Work required: Exact copy, pictures excluded: write out every line below.

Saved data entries
———

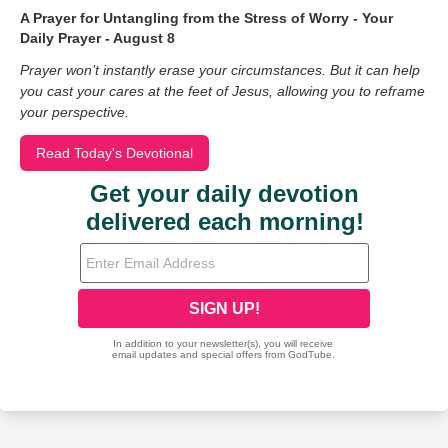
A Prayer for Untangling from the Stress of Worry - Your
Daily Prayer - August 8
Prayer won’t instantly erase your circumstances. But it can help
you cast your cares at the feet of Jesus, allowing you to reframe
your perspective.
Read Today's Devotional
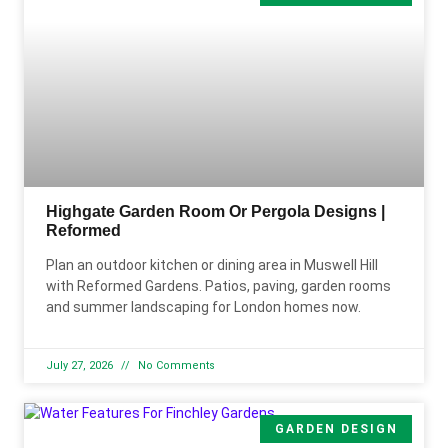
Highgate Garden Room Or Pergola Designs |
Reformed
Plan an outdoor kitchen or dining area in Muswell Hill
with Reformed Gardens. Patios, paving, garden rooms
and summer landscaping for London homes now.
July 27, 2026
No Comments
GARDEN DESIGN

———

Task output:
A Prayer for Untangling from the Stress of Worry - Your
Daily Prayer - August 8
Prayer won’t instantly erase your circumstances. But it can help
you cast your cares at the feet of Jesus, allowing you to reframe
your perspective.
Read Today's Devotional
Highgate Garden Room Or Pergola Designs |
Reformed
Plan an outdoor kitchen or dining area in Muswell Hill
with Reformed Gardens. Patios, paving, garden rooms
and summer landscaping for London homes now.
July 27, 2026
No Comments
GARDEN DESIGN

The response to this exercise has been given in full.